## WORK TO COMPLETE:
With the pictures removed, write out the full listing below exactly.

(SOURCE INFORMATION Opens)

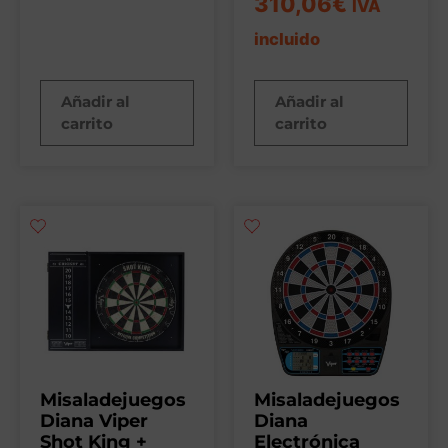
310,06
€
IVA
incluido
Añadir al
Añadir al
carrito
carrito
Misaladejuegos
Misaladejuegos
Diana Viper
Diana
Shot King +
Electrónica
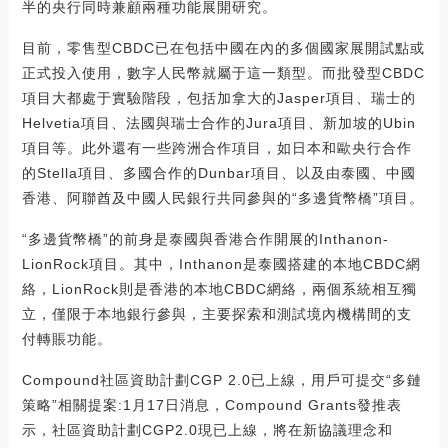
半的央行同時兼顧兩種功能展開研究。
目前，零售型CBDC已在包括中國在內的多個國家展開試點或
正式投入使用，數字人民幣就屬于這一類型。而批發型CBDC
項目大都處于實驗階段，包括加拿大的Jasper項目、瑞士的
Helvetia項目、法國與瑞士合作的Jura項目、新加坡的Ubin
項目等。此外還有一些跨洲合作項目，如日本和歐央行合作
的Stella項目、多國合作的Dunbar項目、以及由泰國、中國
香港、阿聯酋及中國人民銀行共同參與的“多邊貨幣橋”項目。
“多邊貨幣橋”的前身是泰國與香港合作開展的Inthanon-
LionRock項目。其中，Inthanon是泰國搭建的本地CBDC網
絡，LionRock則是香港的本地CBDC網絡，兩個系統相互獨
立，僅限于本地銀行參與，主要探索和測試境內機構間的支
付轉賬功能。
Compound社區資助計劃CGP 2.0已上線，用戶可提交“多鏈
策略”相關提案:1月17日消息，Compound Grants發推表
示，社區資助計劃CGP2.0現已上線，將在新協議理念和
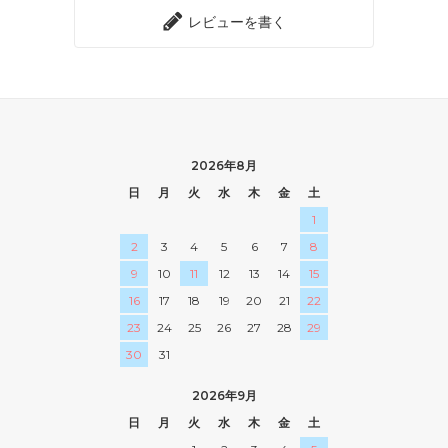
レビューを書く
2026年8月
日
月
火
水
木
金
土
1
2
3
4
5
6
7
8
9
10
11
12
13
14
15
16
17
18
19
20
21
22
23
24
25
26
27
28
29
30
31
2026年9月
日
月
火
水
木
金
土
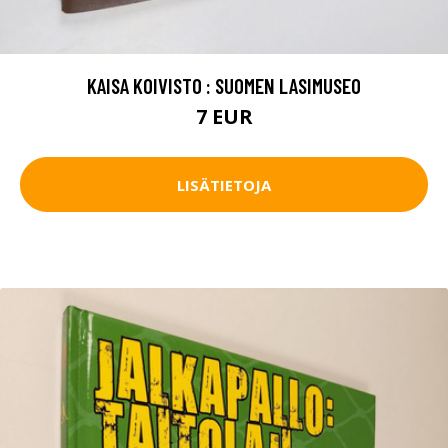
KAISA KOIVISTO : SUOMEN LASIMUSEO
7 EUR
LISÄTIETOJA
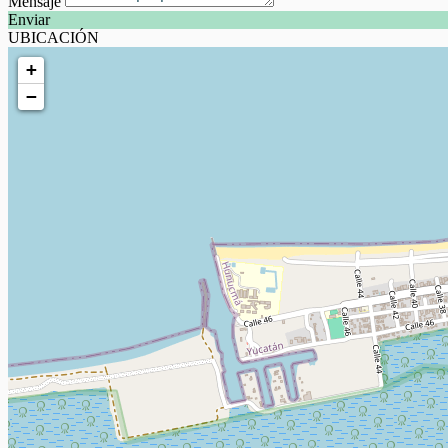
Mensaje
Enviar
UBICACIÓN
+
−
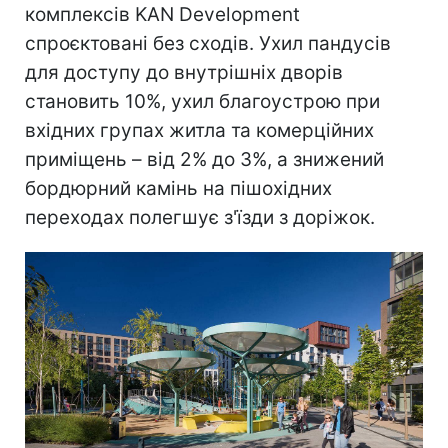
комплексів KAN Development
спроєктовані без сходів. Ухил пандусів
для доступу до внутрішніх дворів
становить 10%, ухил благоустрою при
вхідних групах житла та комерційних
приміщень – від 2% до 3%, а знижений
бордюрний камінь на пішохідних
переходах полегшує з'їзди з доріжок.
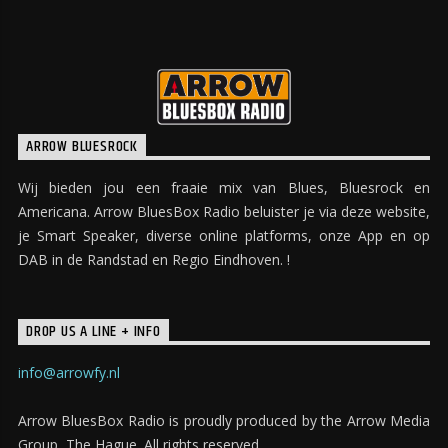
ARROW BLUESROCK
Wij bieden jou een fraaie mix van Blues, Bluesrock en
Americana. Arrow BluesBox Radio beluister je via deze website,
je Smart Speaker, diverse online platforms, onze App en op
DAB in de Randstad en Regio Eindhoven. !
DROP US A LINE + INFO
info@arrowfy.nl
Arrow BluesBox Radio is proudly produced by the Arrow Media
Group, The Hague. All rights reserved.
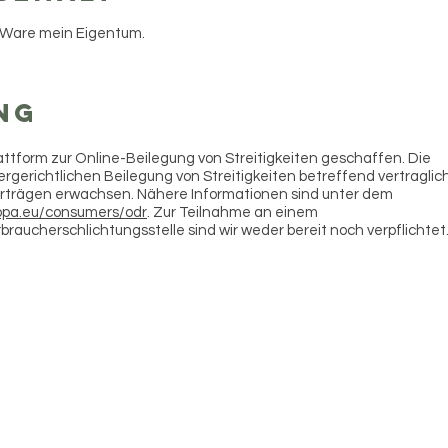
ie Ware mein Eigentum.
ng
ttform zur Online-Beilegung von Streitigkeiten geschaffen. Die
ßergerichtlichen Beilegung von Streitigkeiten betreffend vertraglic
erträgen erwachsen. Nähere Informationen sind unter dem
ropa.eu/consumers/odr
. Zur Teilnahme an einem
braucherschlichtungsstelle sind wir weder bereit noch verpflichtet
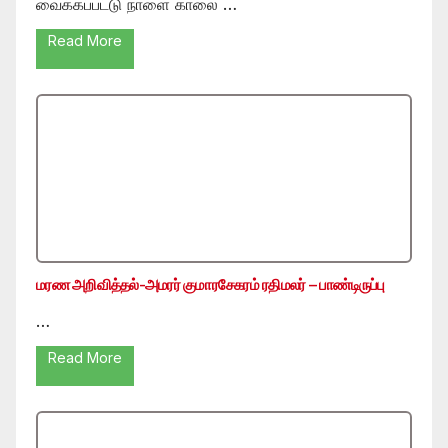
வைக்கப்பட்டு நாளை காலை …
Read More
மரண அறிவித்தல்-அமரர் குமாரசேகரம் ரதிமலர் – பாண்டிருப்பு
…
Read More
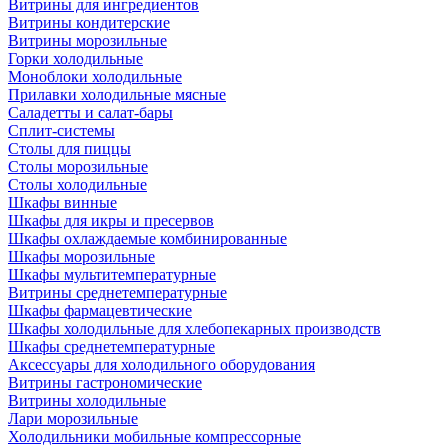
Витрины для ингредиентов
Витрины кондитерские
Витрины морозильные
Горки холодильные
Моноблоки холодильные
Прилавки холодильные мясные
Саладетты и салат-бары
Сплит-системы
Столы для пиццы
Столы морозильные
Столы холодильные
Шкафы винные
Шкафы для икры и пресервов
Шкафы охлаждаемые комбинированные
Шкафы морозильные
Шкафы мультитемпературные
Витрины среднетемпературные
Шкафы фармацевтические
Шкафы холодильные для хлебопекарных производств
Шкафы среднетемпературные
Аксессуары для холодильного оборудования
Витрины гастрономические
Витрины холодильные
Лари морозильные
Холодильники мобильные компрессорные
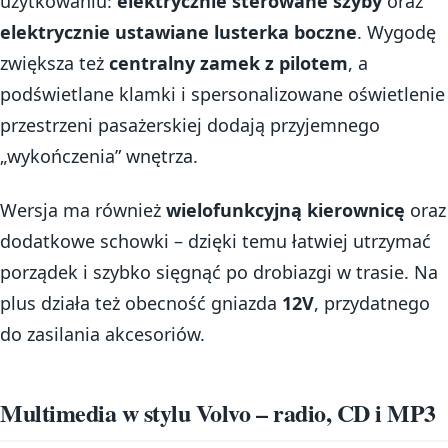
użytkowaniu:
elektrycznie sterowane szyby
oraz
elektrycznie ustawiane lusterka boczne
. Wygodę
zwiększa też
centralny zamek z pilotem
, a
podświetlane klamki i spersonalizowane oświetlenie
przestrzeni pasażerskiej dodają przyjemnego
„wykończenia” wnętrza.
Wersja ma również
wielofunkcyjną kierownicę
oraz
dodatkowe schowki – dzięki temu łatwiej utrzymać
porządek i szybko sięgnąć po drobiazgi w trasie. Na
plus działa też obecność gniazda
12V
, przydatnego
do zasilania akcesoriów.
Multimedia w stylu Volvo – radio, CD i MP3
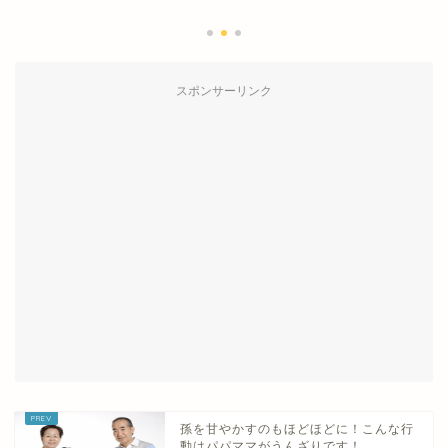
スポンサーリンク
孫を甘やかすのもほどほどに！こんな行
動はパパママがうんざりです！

(SOURCE INFORMATION Closes)

## ANSWER TO THIS EXERCISE:
310,06
€
IVA
incluido
Añadir al
Añadir al
carrito
carrito
Misaladejuegos
Misaladejuegos
Diana Viper
Diana
Shot King +
Electrónica
半的央行同時兼顧兩種功能展開研究。
目前，零售型CBDC已在包括中國在內的多個國家展開試點或
正式投入使用，數字人民幣就屬于這一類型。而批發型CBDC
項目大都處于實驗階段，包括加拿大的Jasper項目、瑞士的
Helvetia項目、法國與瑞士合作的Jura項目、新加坡的Ubin
項目等。此外還有一些跨洲合作項目，如日本和歐央行合作
的Stella項目、多國合作的Dunbar項目、以及由泰國、中國
香港、阿聯酋及中國人民銀行共同參與的“多邊貨幣橋”項目。
“多邊貨幣橋”的前身是泰國與香港合作開展的Inthanon-
LionRock項目。其中，Inthanon是泰國搭建的本地CBDC網
絡，LionRock則是香港的本地CBDC網絡，兩個系統相互獨
立，僅限于本地銀行參與，主要探索和測試境內機構間的支
付轉賬功能。
Compound社區資助計劃CGP 2.0已上線，用戶可提交“多鏈
策略”相關提案:1月17日消息，Compound Grants發推表
示，社區資助計劃CGP2.0現已上線，將在新協議理念和
レビューを書く
2026年8月
日
月
火
水
木
金
土
1
2
3
4
5
6
7
8
9
10
11
12
13
14
15
16
17
18
19
20
21
22
23
24
25
26
27
28
29
30
31
2026年9月
日
月
火
水
木
金
土
KAISA KOIVISTO : SUOMEN LASIMUSEO
7 EUR
LISÄTIETOJA
Mensaje
Enviar
UBICACIÓN
+
−
комплексів KAN Development
спроєктовані без сходів. Ухил пандусів
для доступу до внутрішніх дворів
становить 10%, ухил благоустрою при
вхідних групах житла та комерційних
приміщень – від 2% до 3%, а знижений
бордюрний камінь на пішохідних
переходах полегшує з'їзди з доріжок.
ARROW BLUESROCK
Wij bieden jou een fraaie mix van Blues, Bluesrock en
Americana. Arrow BluesBox Radio beluister je via deze website,
je Smart Speaker, diverse online platforms, onze App en op
DAB in de Randstad en Regio Eindhoven. !
DROP US A LINE + INFO
info@arrowfy.nl
Arrow BluesBox Radio is proudly produced by the Arrow Media
Group, The Hague. All rights reserved.
ie Ware mein Eigentum.
ng
ttform zur Online-Beilegung von Streitigkeiten geschaffen. Die
ßergerichtlichen Beilegung von Streitigkeiten betreffend vertraglic
erträgen erwachsen. Nähere Informationen sind unter dem
ropa.eu/consumers/odr
. Zur Teilnahme an einem
braucherschlichtungsstelle sind wir weder bereit noch verpflichtet
வைக்கப்பட்டு நாளை காலை …
Read More
மரண அறிவித்தல்-அமரர் குமாரசேகரம் ரதிமலர் – பாண்டிருப்பு
…
Read More
Витрины для ингредиентов
Витрины кондитерские
Витрины морозильные
Горки холодильные
Моноблоки холодильные
Прилавки холодильные мясные
Саладетты и салат-бары
Сплит-системы
Столы для пиццы
Столы морозильные
Столы холодильные
Шкафы винные
Шкафы для икры и пресервов
Шкафы охлаждаемые комбинированные
Шкафы морозильные
Шкафы мультитемпературные
Витрины среднетемпературные
Шкафы фармацевтические
Шкафы холодильные для хлебопекарных производств
Шкафы среднетемпературные
Аксессуары для холодильного оборудования
Витрины гастрономические
Витрины холодильные
Лари морозильные
Холодильники мобильные компрессорные
użytkowaniu:
elektrycznie sterowane szyby
oraz
elektrycznie ustawiane lusterka boczne
. Wygodę
zwiększa też
centralny zamek z pilotem
, a
podświetlane klamki i spersonalizowane oświetlenie
przestrzeni pasażerskiej dodają przyjemnego
„wykończenia” wnętrza.
Wersja ma również
wielofunkcyjną kierownicę
oraz
dodatkowe schowki – dzięki temu łatwiej utrzymać
porządek i szybko sięgnąć po drobiazgi w trasie. Na
plus działa też obecność gniazda
12V
, przydatnego
do zasilania akcesoriów.
Multimedia w stylu Volvo – radio, CD i MP3
スポンサーリンク
孫を甘やかすのもほどほどに！こんな行
動はパパママがうんざりです！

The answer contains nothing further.